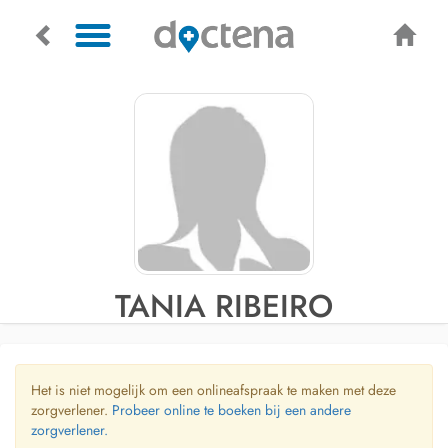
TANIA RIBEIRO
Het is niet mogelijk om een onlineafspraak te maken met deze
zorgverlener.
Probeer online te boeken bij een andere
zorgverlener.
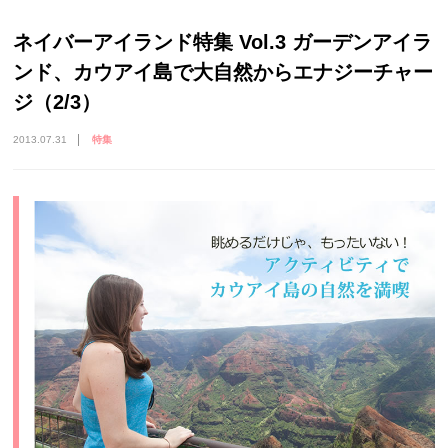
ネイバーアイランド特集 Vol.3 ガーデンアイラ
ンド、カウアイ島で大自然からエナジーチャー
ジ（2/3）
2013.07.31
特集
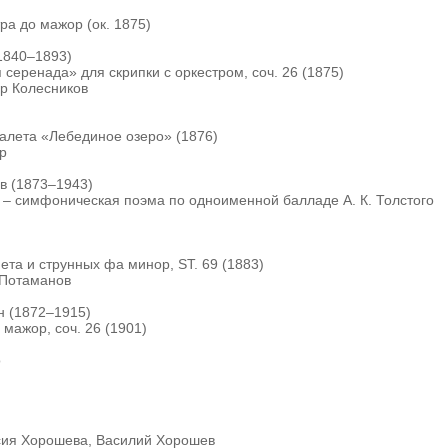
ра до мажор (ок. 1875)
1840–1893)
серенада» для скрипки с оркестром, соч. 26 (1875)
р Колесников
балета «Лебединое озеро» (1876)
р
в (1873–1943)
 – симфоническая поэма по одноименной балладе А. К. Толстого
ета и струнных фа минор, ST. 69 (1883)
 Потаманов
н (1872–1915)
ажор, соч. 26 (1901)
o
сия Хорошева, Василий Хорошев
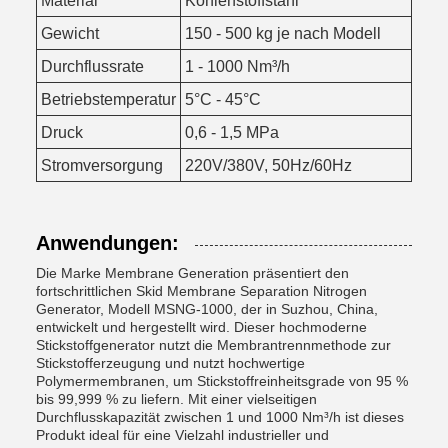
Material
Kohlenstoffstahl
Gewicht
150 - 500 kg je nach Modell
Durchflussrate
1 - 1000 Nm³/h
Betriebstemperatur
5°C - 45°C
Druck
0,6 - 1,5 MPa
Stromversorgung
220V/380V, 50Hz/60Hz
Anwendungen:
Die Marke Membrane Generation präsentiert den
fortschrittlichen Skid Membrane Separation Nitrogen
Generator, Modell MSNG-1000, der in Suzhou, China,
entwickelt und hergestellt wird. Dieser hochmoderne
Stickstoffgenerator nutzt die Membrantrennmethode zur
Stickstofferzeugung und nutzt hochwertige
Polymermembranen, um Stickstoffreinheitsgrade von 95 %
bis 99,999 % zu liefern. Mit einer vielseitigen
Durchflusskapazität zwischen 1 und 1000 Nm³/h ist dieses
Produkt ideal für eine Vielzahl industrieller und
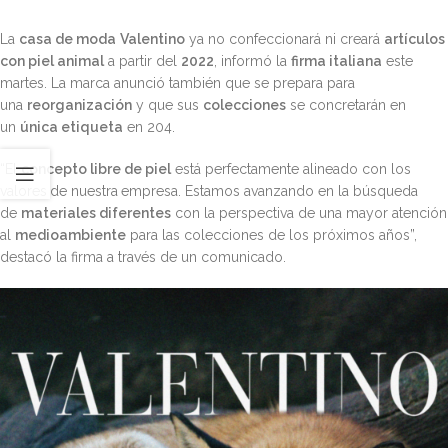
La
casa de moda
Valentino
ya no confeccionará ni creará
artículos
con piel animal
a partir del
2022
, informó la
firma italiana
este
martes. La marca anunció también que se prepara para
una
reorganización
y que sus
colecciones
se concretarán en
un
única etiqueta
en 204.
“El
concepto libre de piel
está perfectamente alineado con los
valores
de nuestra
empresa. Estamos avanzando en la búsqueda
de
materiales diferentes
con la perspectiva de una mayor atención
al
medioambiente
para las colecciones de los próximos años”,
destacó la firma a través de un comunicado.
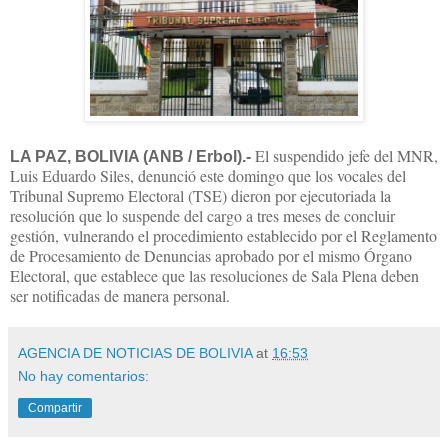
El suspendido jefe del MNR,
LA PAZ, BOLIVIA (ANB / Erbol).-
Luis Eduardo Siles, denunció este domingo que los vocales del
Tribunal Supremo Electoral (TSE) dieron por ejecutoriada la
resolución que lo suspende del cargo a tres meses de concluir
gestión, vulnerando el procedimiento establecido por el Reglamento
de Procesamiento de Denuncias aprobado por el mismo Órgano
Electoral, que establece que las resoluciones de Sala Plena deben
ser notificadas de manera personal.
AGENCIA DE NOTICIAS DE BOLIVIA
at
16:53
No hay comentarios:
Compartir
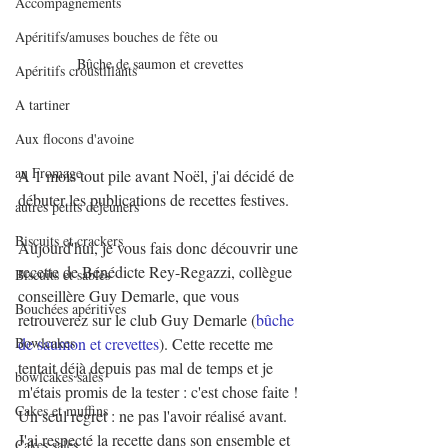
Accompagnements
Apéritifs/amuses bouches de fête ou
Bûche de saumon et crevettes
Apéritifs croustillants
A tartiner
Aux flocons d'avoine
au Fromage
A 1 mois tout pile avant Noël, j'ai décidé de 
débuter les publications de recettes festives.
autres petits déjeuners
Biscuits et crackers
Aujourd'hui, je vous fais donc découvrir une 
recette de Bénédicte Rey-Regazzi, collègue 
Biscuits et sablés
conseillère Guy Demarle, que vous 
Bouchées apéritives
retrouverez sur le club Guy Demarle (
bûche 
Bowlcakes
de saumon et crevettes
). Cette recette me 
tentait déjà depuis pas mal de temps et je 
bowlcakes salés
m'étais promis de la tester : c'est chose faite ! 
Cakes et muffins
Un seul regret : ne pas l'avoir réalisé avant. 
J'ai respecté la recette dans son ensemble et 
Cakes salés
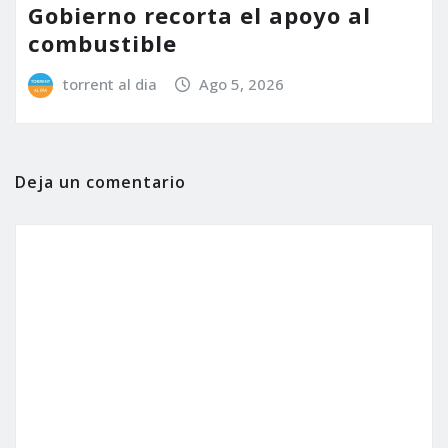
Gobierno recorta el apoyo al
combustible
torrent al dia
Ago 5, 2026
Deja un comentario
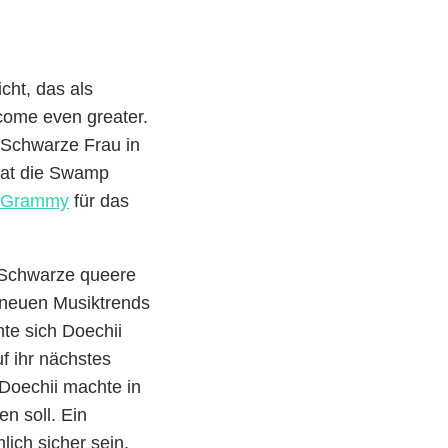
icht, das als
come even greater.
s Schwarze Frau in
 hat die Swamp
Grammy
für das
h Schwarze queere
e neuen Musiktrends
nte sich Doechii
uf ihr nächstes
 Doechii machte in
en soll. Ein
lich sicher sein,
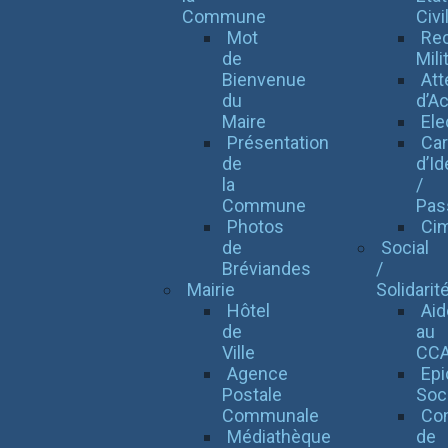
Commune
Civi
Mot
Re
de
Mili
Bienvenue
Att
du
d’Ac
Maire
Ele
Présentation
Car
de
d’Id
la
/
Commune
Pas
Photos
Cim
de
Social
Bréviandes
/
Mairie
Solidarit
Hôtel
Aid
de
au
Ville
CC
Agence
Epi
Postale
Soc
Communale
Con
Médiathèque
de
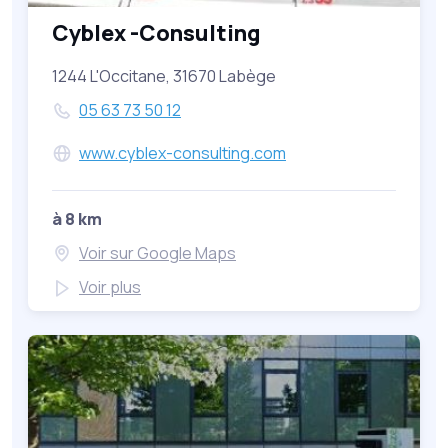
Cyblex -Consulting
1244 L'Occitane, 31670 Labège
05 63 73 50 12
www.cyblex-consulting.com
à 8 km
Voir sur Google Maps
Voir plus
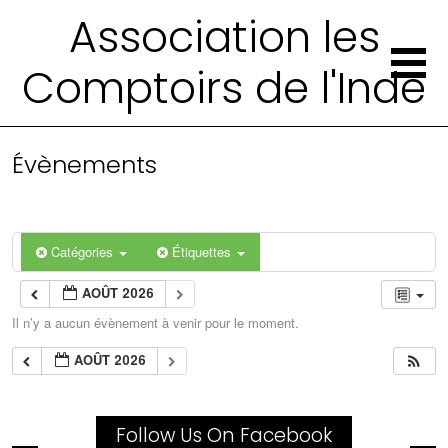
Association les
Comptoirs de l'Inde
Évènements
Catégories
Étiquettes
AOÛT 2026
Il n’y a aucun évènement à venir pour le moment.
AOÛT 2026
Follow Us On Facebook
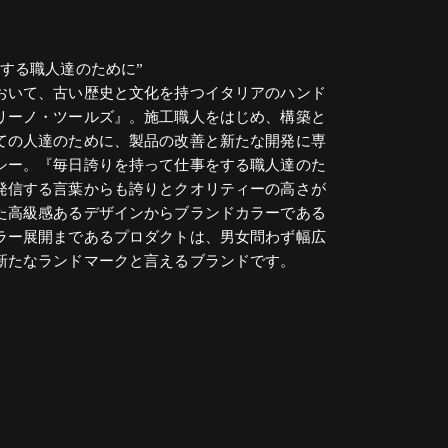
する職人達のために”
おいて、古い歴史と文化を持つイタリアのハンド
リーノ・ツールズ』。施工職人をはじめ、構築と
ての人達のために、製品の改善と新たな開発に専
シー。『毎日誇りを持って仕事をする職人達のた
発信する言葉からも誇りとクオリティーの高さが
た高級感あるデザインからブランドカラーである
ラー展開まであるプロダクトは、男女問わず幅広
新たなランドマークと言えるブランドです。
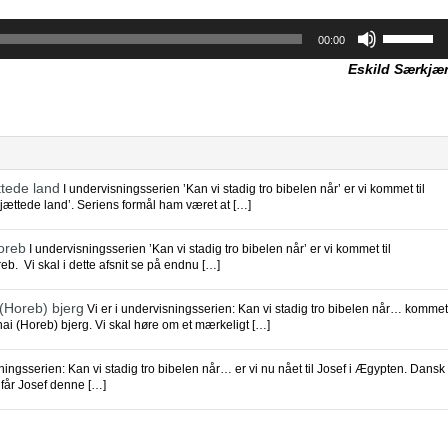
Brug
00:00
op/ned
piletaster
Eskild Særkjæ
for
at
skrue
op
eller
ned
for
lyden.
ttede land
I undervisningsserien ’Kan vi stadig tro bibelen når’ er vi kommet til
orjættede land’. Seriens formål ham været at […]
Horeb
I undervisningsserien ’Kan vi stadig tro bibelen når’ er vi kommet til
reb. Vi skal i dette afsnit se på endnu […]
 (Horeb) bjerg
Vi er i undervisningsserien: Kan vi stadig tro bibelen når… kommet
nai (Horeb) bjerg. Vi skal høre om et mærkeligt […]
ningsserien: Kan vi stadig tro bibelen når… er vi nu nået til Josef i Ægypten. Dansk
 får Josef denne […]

■ Exercise objective ■
Produce the full material again verbatim, with the pictures dropped.

■ Solution below ■
TANIA RIBEIRO
Het is niet mogelijk om een onlineafspraak te maken met deze
zorgverlener.
Probeer online te boeken bij een andere
zorgverlener.
ネイバーアイランド特集 Vol.3 ガーデンアイラ
ンド、カウアイ島で大自然からエナジーチャー
ジ（2/3）
2013.07.31
特集
ра до мажор (ок. 1875)
1840–1893)
серенада» для скрипки с оркестром, соч. 26 (1875)
р Колесников
балета «Лебединое озеро» (1876)
р
в (1873–1943)
 – симфоническая поэма по одноименной балладе А. К. Толстого
ета и струнных фа минор, ST. 69 (1883)
 Потаманов
н (1872–1915)
ажор, соч. 26 (1901)
o
сия Хорошева, Василий Хорошев
Material
Kohlenstoffstahl
Gewicht
150 - 500 kg je nach Modell
Durchflussrate
1 - 1000 Nm³/h
Betriebstemperatur
5°C - 45°C
Druck
0,6 - 1,5 MPa
Stromversorgung
220V/380V, 50Hz/60Hz
Anwendungen:
Die Marke Membrane Generation präsentiert den
fortschrittlichen Skid Membrane Separation Nitrogen
Generator, Modell MSNG-1000, der in Suzhou, China,
entwickelt und hergestellt wird. Dieser hochmoderne
Stickstoffgenerator nutzt die Membrantrennmethode zur
Stickstofferzeugung und nutzt hochwertige
Polymermembranen, um Stickstoffreinheitsgrade von 95 %
bis 99,999 % zu liefern. Mit einer vielseitigen
Durchflusskapazität zwischen 1 und 1000 Nm³/h ist dieses
Produkt ideal für eine Vielzahl industrieller und
La
casa de moda
Valentino
ya no confeccionará ni creará
artículos
con piel animal
a partir del
2022
, informó la
firma italiana
este
martes. La marca anunció también que se prepara para
una
reorganización
y que sus
colecciones
se concretarán en
un
única etiqueta
en 204.
“El
concepto libre de piel
está perfectamente alineado con los
valores
de nuestra
empresa. Estamos avanzando en la búsqueda
de
materiales diferentes
con la perspectiva de una mayor atención
al
medioambiente
para las colecciones de los próximos años”,
destacó la firma a través de un comunicado.
El suspendido jefe del MNR,
LA PAZ, BOLIVIA (ANB / Erbol).-
Luis Eduardo Siles, denunció este domingo que los vocales del
Tribunal Supremo Electoral (TSE) dieron por ejecutoriada la
resolución que lo suspende del cargo a tres meses de concluir
gestión, vulnerando el procedimiento establecido por el Reglamento
de Procesamiento de Denuncias aprobado por el mismo Órgano
Electoral, que establece que las resoluciones de Sala Plena deben
ser notificadas de manera personal.
AGENCIA DE NOTICIAS DE BOLIVIA
at
16:53
No hay comentarios:
Compartir
Accompagnements
Apéritifs/amuses bouches de fête ou
Bûche de saumon et crevettes
Apéritifs croustillants
A tartiner
Aux flocons d'avoine
au Fromage
A 1 mois tout pile avant Noël, j'ai décidé de 
débuter les publications de recettes festives.
autres petits déjeuners
Biscuits et crackers
Aujourd'hui, je vous fais donc découvrir une 
recette de Bénédicte Rey-Regazzi, collègue 
Biscuits et sablés
conseillère Guy Demarle, que vous 
Bouchées apéritives
retrouverez sur le club Guy Demarle (
bûche 
Bowlcakes
de saumon et crevettes
). Cette recette me 
tentait déjà depuis pas mal de temps et je 
bowlcakes salés
m'étais promis de la tester : c'est chose faite ! 
Cakes et muffins
Un seul regret : ne pas l'avoir réalisé avant. 
J'ai respecté la recette dans son ensemble et 
Cakes salés
Gobierno recorta el apoyo al
combustible
torrent al dia
Ago 5, 2026
Deja un comentario
icht, das als
come even greater.
s Schwarze Frau in
 hat die Swamp
Grammy
für das
h Schwarze queere
e neuen Musiktrends
nte sich Doechii
uf ihr nächstes
 Doechii machte in
en soll. Ein
lich sicher sein,
Commune
Civi
Mot
Re
de
Mili
Bienvenue
Att
du
d’Ac
Maire
Ele
Présentation
Car
de
d’Id
la
/
Commune
Pas
Photos
Cim
de
Social
Bréviandes
/
Mairie
Solidarit
Hôtel
Aid
de
au
Ville
CC
Agence
Epi
Postale
Soc
Communale
Con
Médiathèque
de
Cyblex -Consulting
1244 L'Occitane, 31670 Labège
05 63 73 50 12
www.cyblex-consulting.com
à 8 km
Voir sur Google Maps
Voir plus
Association les
Comptoirs de l'Inde
Évènements
Catégories
Étiquettes
AOÛT 2026
Il n’y a aucun évènement à venir pour le moment.
AOÛT 2026
Follow Us On Facebook
する職人達のために”
おいて、古い歴史と文化を持つイタリアのハンド
リーノ・ツールズ』。施工職人をはじめ、構築と
ての人達のために、製品の改善と新たな開発に専
シー。『毎日誇りを持って仕事をする職人達のた
発信する言葉からも誇りとクオリティーの高さが
た高級感あるデザインからブランドカラーである
ラー展開まであるプロダクトは、男女問わず幅広
新たなランドマークと言えるブランドです。
Brug
00:00
op/ned
piletaster
Eskild Særkjæ
for
at
skrue
op
eller
ned
for
lyden.
ttede land
I undervisningsserien ’Kan vi stadig tro bibelen når’ er vi kommet til
orjættede land’. Seriens formål ham været at […]
Horeb
I undervisningsserien ’Kan vi stadig tro bibelen når’ er vi kommet til
reb. Vi skal i dette afsnit se på endnu […]
 (Horeb) bjerg
Vi er i undervisningsserien: Kan vi stadig tro bibelen når… kommet
nai (Horeb) bjerg. Vi skal høre om et mærkeligt […]
ningsserien: Kan vi stadig tro bibelen når… er vi nu nået til Josef i Ægypten. Dansk
 får Josef denne […]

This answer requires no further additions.